Cette grand-messe des entrepreneurs qui a attiré 52 000 participants était axée sur le thème ‘’Profitez des zones de libre-échange africaines pour développer des stratégies transfrontalières’’. Au-delà des avantages que devrait procurer la Zleca, ses grands défis étaient  également mis en exergue.

Selon Bpifrance Inno Génération, pour réussir cet ambitieux projet d’intégration continental, l’Afrique devra relever cinq défis. Le premier est la synchronisation des blocs régionaux existants en vue de mettre fin au ‘’spaghetti bowl’’africain. Quant au deuxième, il consiste à éliminer les barrières non tarifaires qui entravent les échanges.
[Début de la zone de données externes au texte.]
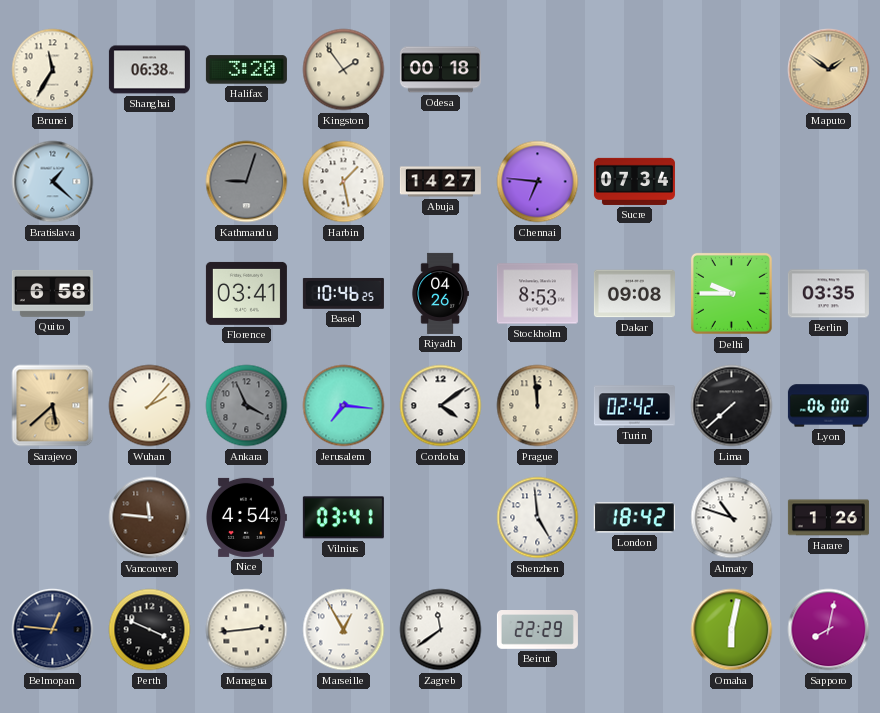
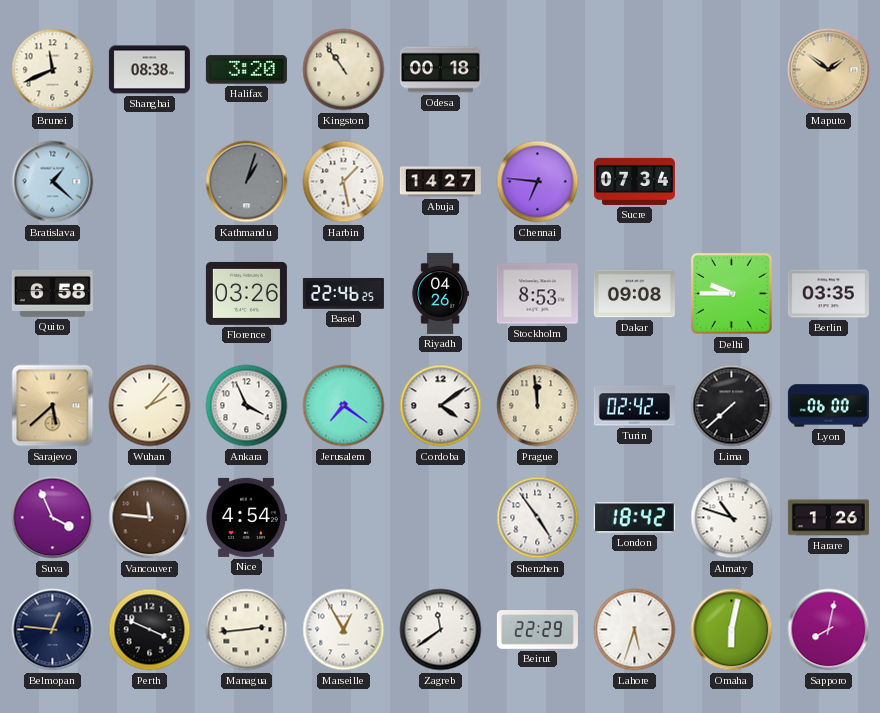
Brunei: 11:35 -> 11:41
Shanghai: 06:38 -> 08:38
Kingston: 1:54 -> 10:54
Kathmandu: 9:03 -> 1:03
Florence: 03:41 -> 03:26
Basel: 10:46 -> 22:46
Ankara dial: grey -> white
Jerusalem: 7:16 -> 7:21
Suva: none -> 3:56
Vilnius: 03:41 -> none
Shenzhen: 4:59 -> 4:54
Lahore: none -> 5:33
Pour ce faire, il faudra améliorer la logistique du commerce et les infrastructures de transport.

« Aujourd’hui, on sait qu’entre Douala au Cameroun et N’Djamena au Tchad, ça coûte six fois plus cher de faire circuler un conteneur qu’entre Shanghai et Douala, et c’est trois fois plus long », a souligné Patrick Sevaistre, consultant spécialisé dans les politiques publiques et le développement du secteur privé en Afrique, et membre du comité directeur du CIAN.
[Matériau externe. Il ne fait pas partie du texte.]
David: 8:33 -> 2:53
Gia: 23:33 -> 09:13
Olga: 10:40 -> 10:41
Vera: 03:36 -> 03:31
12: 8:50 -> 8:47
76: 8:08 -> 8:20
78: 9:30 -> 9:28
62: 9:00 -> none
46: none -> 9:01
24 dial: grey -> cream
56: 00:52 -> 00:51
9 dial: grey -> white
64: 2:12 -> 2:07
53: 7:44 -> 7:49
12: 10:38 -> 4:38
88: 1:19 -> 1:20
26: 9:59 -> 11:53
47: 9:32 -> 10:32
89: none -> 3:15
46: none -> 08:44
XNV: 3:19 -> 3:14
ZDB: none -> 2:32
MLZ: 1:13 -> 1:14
Le troisième défi, est relatif à la définition commune des règles d’origine, autrement dit la part de valeur ajoutée locale exigée pour qu’un produit soit considéré comme « made in Africa » et bénéficie des facilités de la Zleca. Sur ce sujet sensible, le débat interne entre gouvernements africains penche actuellement pour une moyenne de 50 % de valeur ajoutée africaine. « Ce qu’il faudrait, c’est qu’il y ait au moins une règle d’origine qui soit claire, transparente et unique », a estimé Patrick Sevaistre.

Le quatrième défi consiste quant à lui, à diversifier les économies du continent. « Pourquoi des zones comme l’Afrique centrale, par exemple, n’échange pas beaucoup, c’est parce que les économies ne sont pas complémentaires, elles sont structurellement identiques », a remarqué Patrick Sevaistre, citant en exemple le fait que les pays d’Afrique centrale, à l’instar du Gabon, du Congo, du Tchad et du Cameroun, sont tous des pays pétroliers.
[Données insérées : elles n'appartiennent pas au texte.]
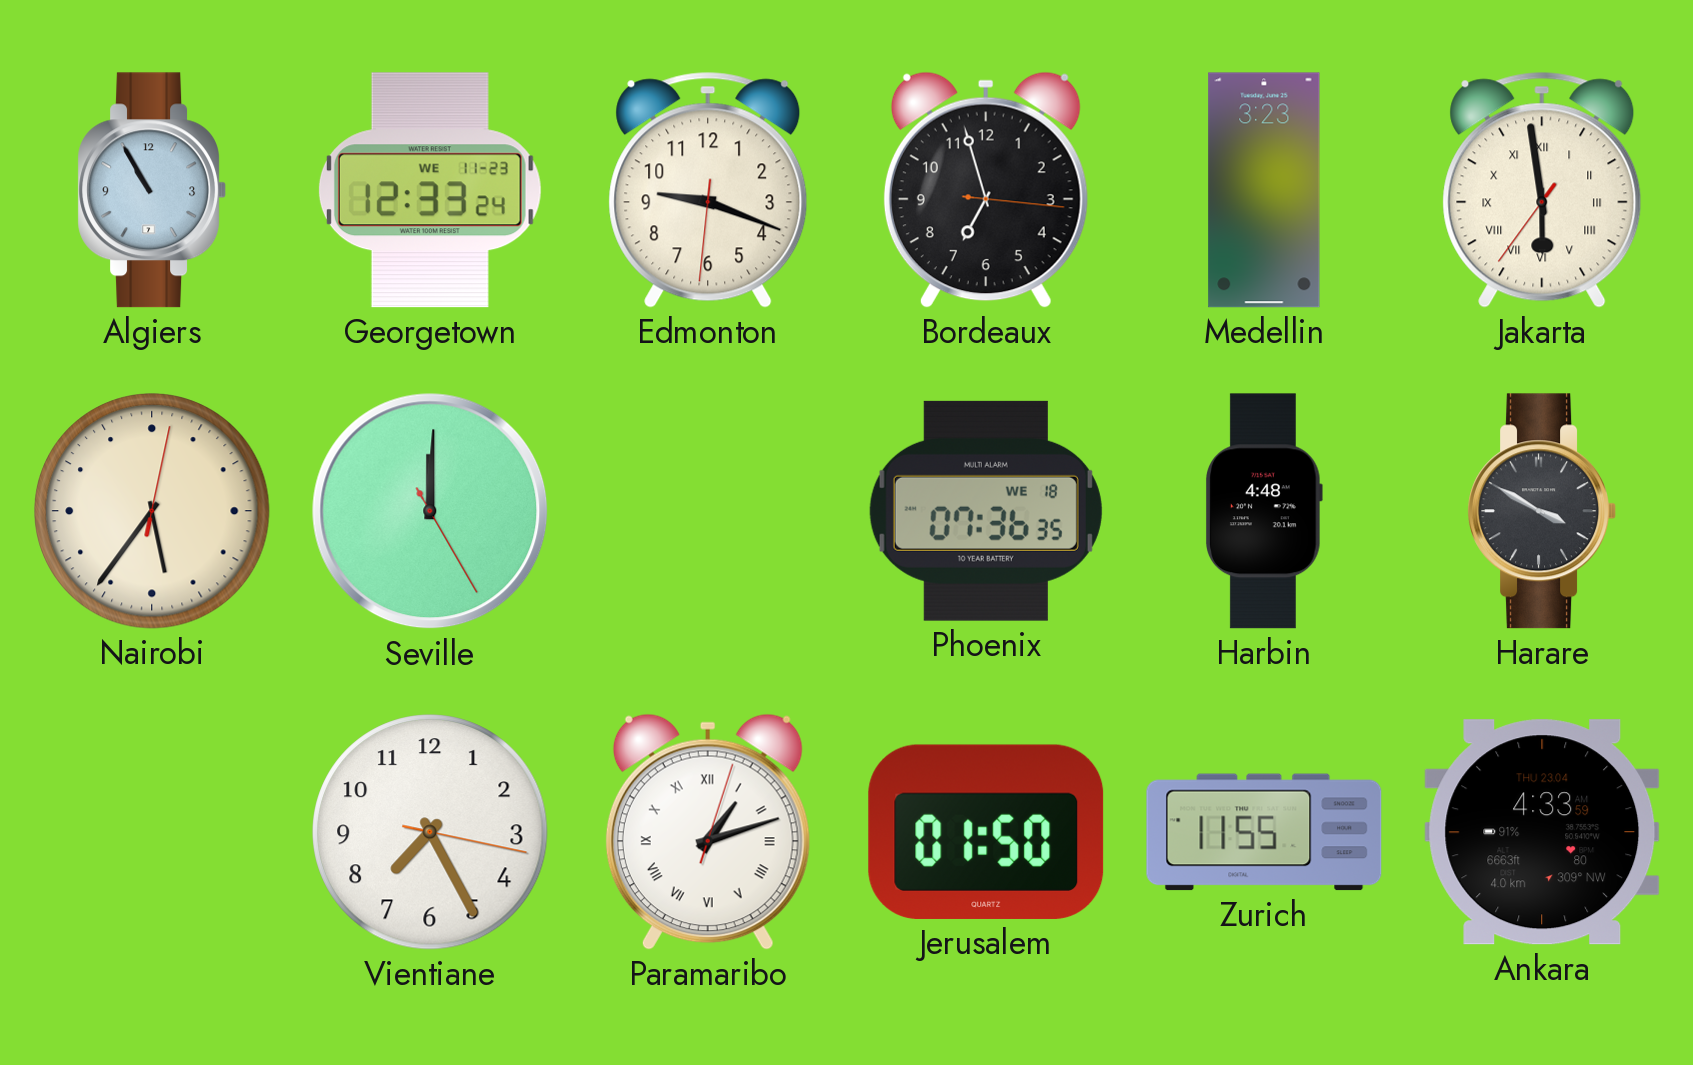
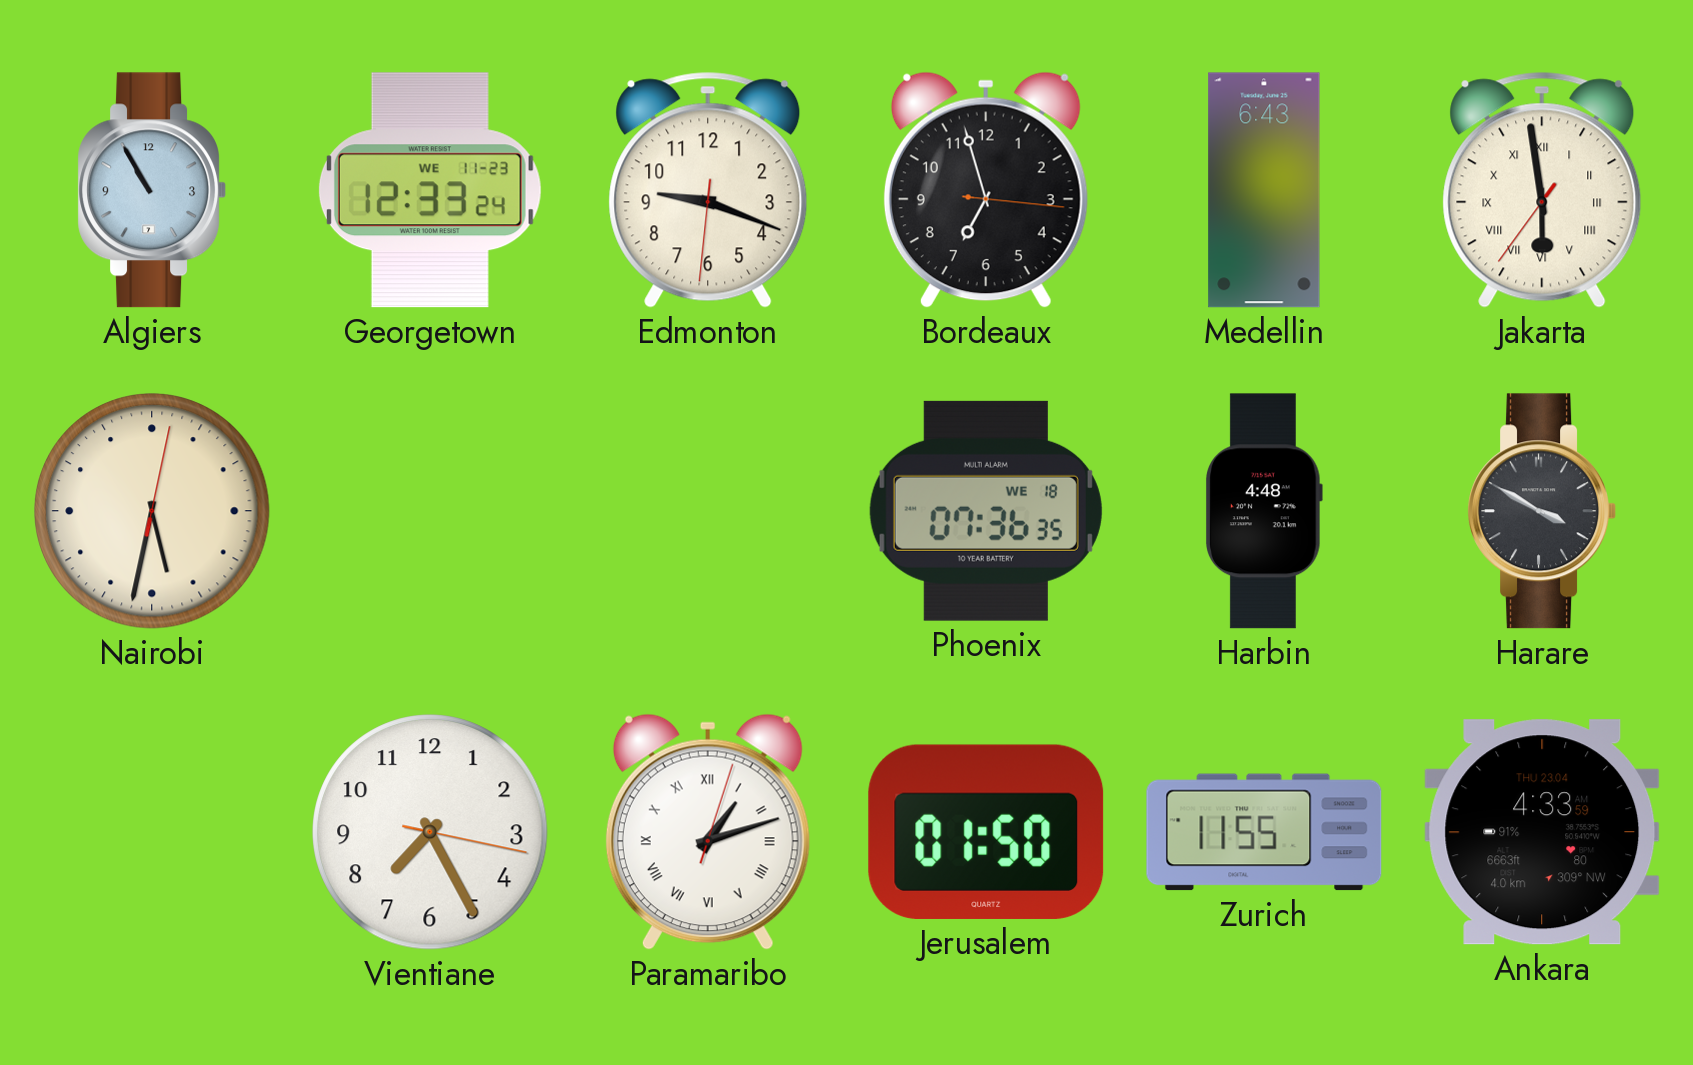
Medellin: 3:23 -> 6:43
Nairobi: 5:36 -> 5:32
Seville: 12:00 -> none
Enfin, le cinquième défi réside dans la prise en compte des accords commerciaux externes déjà en vigueur comme les Accords de partenariat économiques (APE) conclus entre l’Union européenne (UE) et des pays africains ou encore la loi fédérale américaine African Growth and Opportunity Act (AGOA).

Zeste d’optimisme. Néanmoins, conclu toutefois Patrick Sevaistre, « La machine est en marche, elle ne s’arrêtera pas. Pour l’Afrique, [la Zleca] c’est une formidable opportunité de sortir de l’économie de rente ».